L’émergence tardive de la notion de risque

Dans les années 1980, la représentation du risque commence à apparaître avec, notamment, une publication (en décembre 1983) du magazine Ça m’intéresse qui imagine, dans un scénario-fiction, une catastrophe industrielle survenue dans le couloir de la chimie. Ce numéro est intéressant à double titre : il est le premier à proposer une représentation visuelle du couloir de la chimie au sud de Lyon et il est également le premier à utiliser le terme « risque ».

La fiction a été imaginée « avec la collaboration d’experts des problèmes de sécurité connaissant parfaitement la région et les risques qui la menacent » ; elle est construite à partir d’évènements passés – « les exemples de catastrophes passées le prouvent » – et le scénario, plausible, apparaît comme « un exemple de ce qui pourrait arriver » ou de ce qui « peut parfaitement se produire à Lyon. Ou ailleurs. » Le magazine mêle donc l’efficacité de la fiction et l’authenticité du discours informationnel ; ce faisant, le discours médiatique donne une consistance symbolique nouvelle à ce que peut être le risque.

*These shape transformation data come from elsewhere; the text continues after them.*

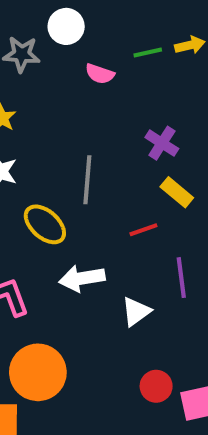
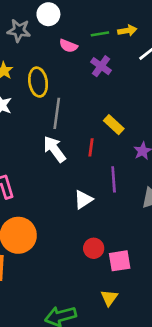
purple cross: (162, 143) -> (101, 66), moved
yellow ellipse: (45, 224) -> (38, 82), moved, turned 36
red line: (143, 230) -> (91, 147), turned -66
white arrow: (82, 278) -> (55, 149), moved, turned 60

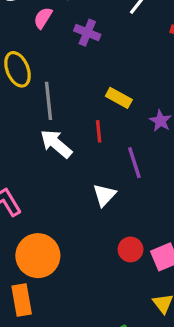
pink semicircle: (68, 46) -> (43, 18), turned 114

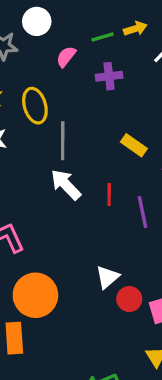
purple cross: (87, 33) -> (109, 76), turned -35
red line: (99, 131) -> (109, 194), moved
white triangle: (104, 195) -> (107, 277), moved

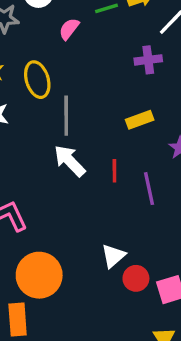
purple cross: (109, 76) -> (148, 60), moved
yellow rectangle: (134, 145) -> (140, 120), turned -55

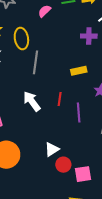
white arrow: (70, 161) -> (32, 101), moved

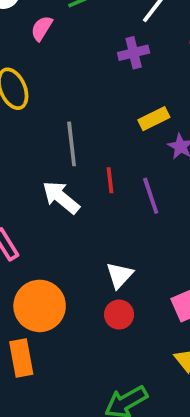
gray line: (36, 62) -> (72, 144), moved
yellow rectangle: (79, 71) -> (154, 119), moved
red circle: (63, 165) -> (119, 315), moved

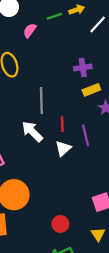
purple cross: (134, 53) -> (83, 68), moved
white triangle: (120, 275) -> (63, 148), moved
red circle: (119, 315) -> (60, 224), moved

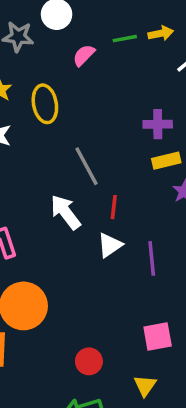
gray line: (41, 101) -> (86, 166), turned -35
purple line: (86, 135) -> (152, 258), moved

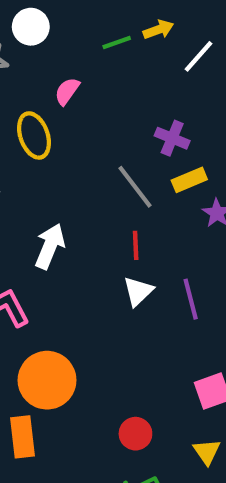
pink semicircle: (84, 55) -> (67, 91), moved
purple cross: (158, 124) -> (172, 138), turned 32
gray line: (86, 166) -> (135, 187), moved
white arrow: (66, 212) -> (50, 246), moved, turned 69

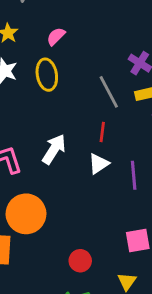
pink semicircle: (67, 91) -> (56, 36), moved
yellow ellipse: (34, 135) -> (47, 75), moved
white arrow: (50, 246) -> (54, 149), moved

La décennie 1980 est par ailleurs marquée par une liste de catastrophes industrielles entre 1984 et 1987 : Mexico (1984), Bhopal (1984), Tchernobyl (1986). Cette série se clôt avec l’incendie du port Édouard Herriot, dans le couloir de la chimie, le 2 juin 1987. Ces catastrophes accélèrent la mise à l’agenda médiatique du risque et, plus précisément, du risque industriel majeur. Elles font par ailleurs du nord de la vallée du Rhône le territoire du danger et de l’angoisse. La formule « couloir de la chimie » autorise d’ailleurs de nombreuses variations, toutes aussi anxiogènes : « couloir de la peur » pour Lyon Libération, « couloir de la mort » et « couloir de tous les dangers » pour Lyon Figaro, ou « couloir Satanas » pour Le Progrès.

L’analyse du traitement médiatique des catastrophes survenues depuis les années 1980 et jusqu’à aujourd’hui dans la presse locale permet ainsi d’observer une construction événementielle et territorialisée du risque dans les médias.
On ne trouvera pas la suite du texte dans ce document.